Quando os judeus que acusavam Paulo eram convocados diante das autoridades romanas para explicar estas acusações que traziam contra ele, eles diziam alguma coisa parecida com isto: “Senhor juiz, este homem Paulo vem espalhando por todo lugar que este Jesus de Nazaré é o Filho de Deus, que nasceu de uma virgem, que morreu pelos nossos pecados e ressuscitou ao terceiro dia, e que está assentado a direita de Deus, tendo se tornado Senhor de tudo e de todos. Diz também que este Senhor perdoa e salva todos aqueles que creem nele, sem as obras da lei. Senhor juiz, isto é um ataque direto ao imperador, pois somente César é Senhor. Este homem é digno de morte!”

Ao fazer estas acusações, os judeus, nas próprias palavras de Paulo, “proclamavam a Cristo por inveja e porfia… por discórdia, insinceramente, julgando suscitar tribulação às minhas cadeias” (verso 17).

Ou seja, Paulo está se regozijando porque os seus acusadores, ao final, no propósito de matá-lo, terminavam anunciando o Evangelho de Cristo aos magistrados e autoridades romanos.

Disto aqui vai uma looooonga distância em tentar usar esta passagem para justificar que cristãos, num país onde são livres para pregar, usem de meios mundanos, escusos, de alianças com ímpios e de estratégias no mínimo polêmicas para anunciar a Cristo.
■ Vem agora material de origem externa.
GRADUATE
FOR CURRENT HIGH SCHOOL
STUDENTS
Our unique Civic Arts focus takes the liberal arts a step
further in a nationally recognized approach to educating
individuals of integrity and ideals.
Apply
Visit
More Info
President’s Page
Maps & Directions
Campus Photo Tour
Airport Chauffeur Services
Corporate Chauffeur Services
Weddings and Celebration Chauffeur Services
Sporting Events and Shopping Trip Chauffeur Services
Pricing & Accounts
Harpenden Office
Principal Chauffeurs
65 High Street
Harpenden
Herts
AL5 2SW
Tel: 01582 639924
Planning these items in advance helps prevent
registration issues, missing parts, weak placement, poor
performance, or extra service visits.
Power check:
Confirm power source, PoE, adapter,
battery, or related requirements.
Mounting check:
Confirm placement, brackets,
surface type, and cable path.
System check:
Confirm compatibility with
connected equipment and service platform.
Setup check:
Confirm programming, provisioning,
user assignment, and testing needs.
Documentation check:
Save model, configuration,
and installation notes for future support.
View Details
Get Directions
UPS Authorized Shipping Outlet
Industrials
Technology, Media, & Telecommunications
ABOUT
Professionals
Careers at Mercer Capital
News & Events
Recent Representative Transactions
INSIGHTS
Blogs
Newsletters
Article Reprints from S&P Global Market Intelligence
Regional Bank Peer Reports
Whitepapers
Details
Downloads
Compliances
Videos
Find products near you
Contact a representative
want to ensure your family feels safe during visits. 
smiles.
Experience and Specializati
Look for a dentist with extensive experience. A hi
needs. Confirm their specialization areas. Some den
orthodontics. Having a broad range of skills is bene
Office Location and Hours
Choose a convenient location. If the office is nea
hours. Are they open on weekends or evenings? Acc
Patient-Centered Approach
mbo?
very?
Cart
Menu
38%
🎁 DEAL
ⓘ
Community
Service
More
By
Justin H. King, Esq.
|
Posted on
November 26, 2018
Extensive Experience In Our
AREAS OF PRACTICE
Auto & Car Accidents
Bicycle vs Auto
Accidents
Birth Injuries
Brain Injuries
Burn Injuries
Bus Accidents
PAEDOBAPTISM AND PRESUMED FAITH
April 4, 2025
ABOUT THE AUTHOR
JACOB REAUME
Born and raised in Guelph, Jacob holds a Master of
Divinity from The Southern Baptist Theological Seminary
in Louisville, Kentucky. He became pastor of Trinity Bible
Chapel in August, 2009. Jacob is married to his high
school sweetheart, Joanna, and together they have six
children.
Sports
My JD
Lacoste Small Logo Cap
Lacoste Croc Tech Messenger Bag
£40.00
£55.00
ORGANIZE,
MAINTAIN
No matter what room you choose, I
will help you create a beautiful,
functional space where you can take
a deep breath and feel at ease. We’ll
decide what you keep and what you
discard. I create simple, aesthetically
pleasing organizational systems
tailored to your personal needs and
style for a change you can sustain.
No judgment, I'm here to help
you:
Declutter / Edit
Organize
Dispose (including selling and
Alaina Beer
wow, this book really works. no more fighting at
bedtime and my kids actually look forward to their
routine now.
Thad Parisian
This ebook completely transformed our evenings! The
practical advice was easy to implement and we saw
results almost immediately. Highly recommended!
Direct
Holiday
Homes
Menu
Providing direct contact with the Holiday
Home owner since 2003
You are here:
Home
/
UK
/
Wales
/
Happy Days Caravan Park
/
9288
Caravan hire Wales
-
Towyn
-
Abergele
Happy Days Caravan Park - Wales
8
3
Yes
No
Tenho certeza que Paulo jamais se regozijaria com “cristãos” anunciando o Evangelho por motivos escusos, em busca de poder, popularidade e dinheiro, pois ele mesmo disse:

“Porque nós não estamos, como tantos outros, mercadejando a palavra de Deus; antes, em Cristo é que falamos na presença de Deus, com sinceridade e da parte do próprio Deus” (2Co 2:17).

“Pelo que, tendo este ministério, segundo a misericórdia que nos foi feita, não desfalecemos; pelo contrário, rejeitamos as coisas que, por vergonhosas, se ocultam, não andando com astúcia, nem adulterando a palavra de Deus; antes, nos recomendamos à consciência de todo homem, na presença de Deus, pela manifestação da verdade” (2Co 4:1-2).

“Ora, o intuito da presente admoestação visa ao amor que procede de coração puro, e de consciência boa, e de fé sem hipocrisia. Desviando-se algumas pessoas destas coisas, perderam-se em loquacidade frívola, pretendendo passar por mestres da lei, não compreendendo, todavia, nem o que dizem, nem os assuntos sobre os quais fazem ousadas asseverações” (1Ti 1:5-7).

“Se alguém ensina outra doutrina e não concorda com as sãs palavras de nosso Senhor Jesus Cristo e com o ensino segundo a piedade, é enfatuado, nada entende, mas tem mania por questões e contendas de palavras, de que nascem inveja, provocação, difamações, suspeitas malignas, altercações sem fim, por homens cuja mente é pervertida e privados da verdade, supondo que a piedade é fonte de lucro” (1Ti 6:3-5).

“Eu, irmãos, quando fui ter convosco, anunciando-vos o testemunho de Deus, não o fiz com ostentação de linguagem ou de sabedoria. Porque decidi nada saber entre vós, senão a Jesus Cristo e este crucificado. E foi em fraqueza, temor e grande tremor que eu estive entre vós. A minha palavra e a minha pregação não consistiram em linguagem persuasiva de sabedoria, mas em demonstração do Espírito e de poder, para que a vossa fé não se apoiasse em sabedoria humana, e sim no poder de Deus” (1Co 2:1-5).

Portanto, usar Filipenses 1:18 para justificar esta banalização pública do Evangelho é usar texto fora do contexto como pretexto.